(Document structure recognition data)
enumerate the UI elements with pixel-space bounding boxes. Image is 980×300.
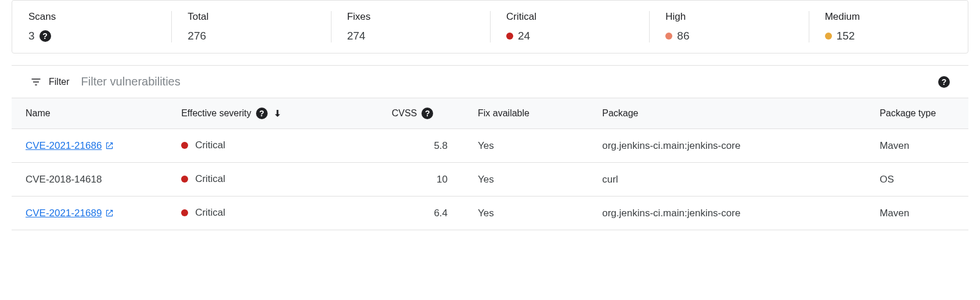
severity-dot-critical-icon <box>181 209 188 216</box>
package-type-value: OS <box>873 163 968 197</box>
cve-link[interactable]: CVE-2021-21686 <box>26 140 114 152</box>
package-value: org.jenkins-ci.main:jenkins-core <box>595 197 873 230</box>
severity-dot-high-icon <box>665 33 672 40</box>
external-link-icon <box>105 209 114 217</box>
fix-available-value: Yes <box>471 197 595 230</box>
summary-fixes-label: Fixes <box>347 11 474 23</box>
cvss-value: 10 <box>385 163 471 197</box>
filter-input[interactable] <box>77 72 931 92</box>
column-header-cvss[interactable]: CVSS ? <box>385 98 471 129</box>
fix-available-value: Yes <box>471 129 595 163</box>
help-icon[interactable]: ? <box>256 108 268 119</box>
package-type-value: Maven <box>873 129 968 163</box>
summary-medium-value: 152 <box>825 30 952 42</box>
summary-critical-label: Critical <box>506 11 633 23</box>
severity-cell: Critical <box>181 173 225 185</box>
package-type-value: Maven <box>873 197 968 230</box>
column-header-package[interactable]: Package <box>595 98 873 129</box>
summary-high: High 86 <box>649 1 808 53</box>
column-header-name[interactable]: Name <box>12 98 174 129</box>
severity-dot-medium-icon <box>825 33 832 40</box>
help-icon[interactable]: ? <box>421 108 433 119</box>
summary-critical: Critical 24 <box>490 1 649 53</box>
summary-fixes: Fixes 274 <box>331 1 490 53</box>
help-icon[interactable]: ? <box>938 76 950 88</box>
cve-link[interactable]: CVE-2021-21689 <box>26 208 114 219</box>
filter-bar: Filter ? <box>12 65 968 98</box>
table-header-row: Name Effective severity ? CVSS ? Fix av <box>12 98 968 129</box>
filter-label: Filter <box>49 77 70 87</box>
summary-total-label: Total <box>188 11 314 23</box>
table-row: CVE-2021-21689Critical6.4Yesorg.jenkins-… <box>12 197 968 230</box>
external-link-icon <box>105 141 114 150</box>
summary-card: Scans 3 ? Total 276 Fixes 274 Critical 2… <box>12 0 968 53</box>
sort-descending-icon[interactable] <box>272 108 283 119</box>
package-value: org.jenkins-ci.main:jenkins-core <box>595 129 873 163</box>
summary-scans-label: Scans <box>28 11 155 23</box>
column-header-fix[interactable]: Fix available <box>471 98 595 129</box>
summary-critical-value: 24 <box>506 30 633 42</box>
table-row: CVE-2021-21686Critical5.8Yesorg.jenkins-… <box>12 129 968 163</box>
summary-scans: Scans 3 ? <box>12 1 171 53</box>
cve-name: CVE-2018-14618 <box>26 174 102 185</box>
severity-cell: Critical <box>181 140 225 151</box>
help-icon[interactable]: ? <box>39 30 51 42</box>
summary-fixes-value: 274 <box>347 30 474 42</box>
severity-cell: Critical <box>181 207 225 219</box>
summary-high-value: 86 <box>665 30 792 42</box>
column-header-packagetype[interactable]: Package type <box>873 98 968 129</box>
summary-high-label: High <box>665 11 792 23</box>
vulnerabilities-table: Name Effective severity ? CVSS ? Fix av <box>12 98 968 230</box>
cvss-value: 6.4 <box>385 197 471 230</box>
filter-icon <box>30 76 42 88</box>
summary-total: Total 276 <box>171 1 330 53</box>
severity-dot-critical-icon <box>181 176 188 183</box>
package-value: curl <box>595 163 873 197</box>
table-row: CVE-2018-14618Critical10YescurlOS <box>12 163 968 197</box>
summary-scans-value: 3 ? <box>28 30 155 42</box>
summary-total-value: 276 <box>188 30 314 42</box>
summary-medium-label: Medium <box>825 11 952 23</box>
severity-dot-critical-icon <box>181 142 188 149</box>
summary-medium: Medium 152 <box>809 1 968 53</box>
cvss-value: 5.8 <box>385 129 471 163</box>
fix-available-value: Yes <box>471 163 595 197</box>
severity-dot-critical-icon <box>506 33 513 40</box>
column-header-severity[interactable]: Effective severity ? <box>174 98 385 129</box>
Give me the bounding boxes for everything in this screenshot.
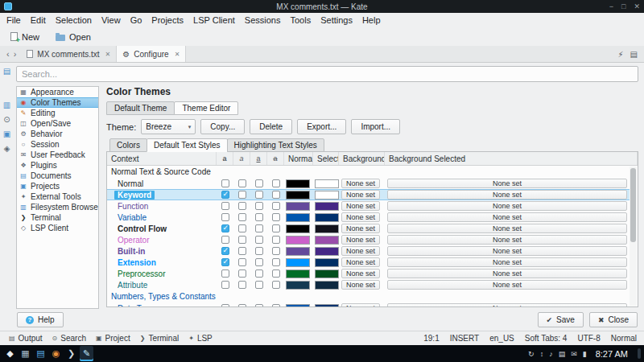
tab-document[interactable]: MX comments.txt ✕ — [21, 46, 117, 62]
settings-nav-item[interactable]: ▥ Filesystem Browser — [17, 202, 98, 212]
style-row[interactable]: Extension None set None set — [107, 257, 630, 268]
menu-item[interactable]: Settings — [316, 14, 357, 27]
menu-item[interactable]: View — [97, 14, 126, 27]
back-icon[interactable]: ‹ — [6, 49, 10, 59]
selected-color-swatch[interactable] — [315, 202, 339, 211]
tray-icon[interactable]: ↻ — [528, 350, 535, 358]
bold-checkbox[interactable] — [221, 258, 229, 266]
flash-icon[interactable]: ⚡ — [618, 50, 624, 59]
theme-select[interactable]: Breeze — [141, 119, 196, 134]
strikethrough-checkbox[interactable] — [272, 224, 280, 232]
normal-color-swatch[interactable] — [286, 213, 310, 222]
toolview-icon[interactable]: ▥ — [3, 98, 10, 113]
underline-checkbox[interactable] — [255, 281, 263, 289]
statusbar-field[interactable]: INSERT — [450, 334, 480, 343]
background-selected-button[interactable]: None set — [387, 212, 627, 222]
statusbar-toggle[interactable]: ▣ Project — [91, 333, 135, 343]
forward-icon[interactable]: › — [14, 49, 17, 59]
settings-nav-item[interactable]: ◇ LSP Client — [17, 223, 98, 233]
settings-nav-item[interactable]: ◫ Open/Save — [17, 118, 98, 129]
bold-checkbox[interactable] — [221, 224, 229, 232]
italic-checkbox[interactable] — [238, 202, 246, 210]
normal-color-swatch[interactable] — [286, 269, 310, 278]
background-selected-button[interactable]: None set — [387, 280, 627, 290]
settings-nav-item[interactable]: ✎ Editing — [17, 108, 98, 118]
background-button[interactable]: None set — [341, 246, 380, 256]
tab-close-icon[interactable]: ✕ — [175, 51, 180, 58]
underline-checkbox[interactable] — [255, 258, 263, 266]
bold-checkbox[interactable] — [221, 179, 229, 187]
selected-color-swatch[interactable] — [315, 269, 339, 278]
style-row[interactable]: Attribute None set None set — [107, 279, 630, 290]
minimize-button[interactable]: − — [609, 3, 613, 10]
settings-nav-item[interactable]: ✦ External Tools — [17, 191, 98, 202]
settings-nav-item[interactable]: ❖ Plugins — [17, 160, 98, 171]
underline-checkbox[interactable] — [255, 247, 263, 255]
style-tab[interactable]: Highlighting Text Styles — [227, 138, 324, 152]
theme-mode-tab[interactable]: Default Theme — [106, 101, 175, 115]
italic-checkbox[interactable] — [238, 247, 246, 255]
scrollbar-thumb[interactable] — [630, 168, 636, 242]
italic-checkbox[interactable] — [238, 213, 246, 221]
new-button[interactable]: New — [4, 31, 46, 43]
menu-item[interactable]: File — [2, 14, 26, 27]
italic-checkbox[interactable] — [238, 281, 246, 289]
background-selected-button[interactable]: None set — [387, 303, 627, 307]
background-button[interactable]: None set — [341, 257, 380, 267]
settings-nav-item[interactable]: ⚙ Behavior — [17, 129, 98, 139]
settings-nav-item[interactable]: ❯ Terminal — [17, 212, 98, 223]
underline-checkbox[interactable] — [255, 179, 263, 187]
selected-color-swatch[interactable] — [315, 304, 339, 308]
underline-checkbox[interactable] — [255, 304, 263, 307]
selected-color-swatch[interactable] — [315, 247, 339, 256]
style-tab[interactable]: Colors — [109, 138, 147, 152]
italic-checkbox[interactable] — [238, 191, 246, 199]
strikethrough-checkbox[interactable] — [272, 202, 280, 210]
bold-checkbox[interactable] — [221, 304, 229, 307]
background-button[interactable]: None set — [341, 224, 380, 233]
taskbar-icon[interactable]: ◉ — [49, 346, 63, 361]
background-selected-button[interactable]: None set — [387, 246, 627, 256]
selected-color-swatch[interactable] — [315, 236, 339, 245]
theme-action-button[interactable]: Copy... — [200, 119, 245, 134]
strikethrough-checkbox[interactable] — [272, 304, 280, 307]
maximize-button[interactable]: □ — [621, 3, 625, 10]
background-button[interactable]: None set — [341, 190, 380, 200]
style-row[interactable]: Function None set None set — [107, 200, 630, 212]
style-row[interactable]: Variable None set None set — [107, 212, 630, 223]
background-selected-button[interactable]: None set — [387, 190, 627, 200]
selected-color-swatch[interactable] — [315, 179, 339, 188]
italic-checkbox[interactable] — [238, 236, 246, 244]
settings-nav-item[interactable]: ○ Session — [17, 139, 98, 150]
clock[interactable]: 8:27 AM — [596, 349, 628, 359]
taskbar-icon[interactable]: ✎ — [80, 346, 93, 361]
toolview-icon[interactable]: ⊙ — [3, 113, 10, 127]
strikethrough-checkbox[interactable] — [272, 247, 280, 255]
style-row[interactable]: Built-in None set None set — [107, 245, 630, 257]
selected-color-swatch[interactable] — [315, 258, 339, 267]
background-button[interactable]: None set — [341, 303, 380, 307]
window-close-button[interactable]: ✕ — [634, 3, 640, 10]
tab-configure[interactable]: ⚙ Configure ✕ — [117, 46, 186, 62]
background-selected-button[interactable]: None set — [387, 235, 627, 245]
italic-checkbox[interactable] — [238, 269, 246, 278]
background-button[interactable]: None set — [341, 179, 380, 188]
menu-item[interactable]: Help — [357, 14, 386, 27]
settings-search-input[interactable] — [16, 66, 638, 82]
strikethrough-checkbox[interactable] — [272, 269, 280, 278]
taskbar-icon[interactable]: ◆ — [3, 346, 17, 361]
background-selected-button[interactable]: None set — [387, 269, 627, 278]
save-button[interactable]: ✔ Save — [538, 312, 584, 327]
tab-close-icon[interactable]: ✕ — [105, 51, 111, 58]
background-button[interactable]: None set — [341, 269, 380, 278]
italic-checkbox[interactable] — [238, 224, 246, 232]
bold-checkbox[interactable] — [221, 281, 229, 289]
tray-icon[interactable]: ♪ — [549, 350, 553, 358]
menu-item[interactable]: Projects — [147, 14, 188, 27]
normal-color-swatch[interactable] — [286, 179, 310, 188]
style-tab[interactable]: Default Text Styles — [147, 138, 228, 152]
italic-checkbox[interactable] — [238, 179, 246, 187]
settings-nav-item[interactable]: ▤ Documents — [17, 171, 98, 181]
italic-checkbox[interactable] — [238, 304, 246, 307]
strikethrough-checkbox[interactable] — [272, 258, 280, 266]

> **TASK TO CARRY OUT**:
Your response should be made up of the lines in the data that contain the word "menu".

> **EXERCISE OUTPUT**:
menu-item[interactable]: Settings — [316, 14, 357, 27]
menu-item[interactable]: View — [97, 14, 126, 27]
menu-item[interactable]: File — [2, 14, 26, 27]
menu-item[interactable]: Help — [357, 14, 386, 27]
menu-item[interactable]: Projects — [147, 14, 188, 27]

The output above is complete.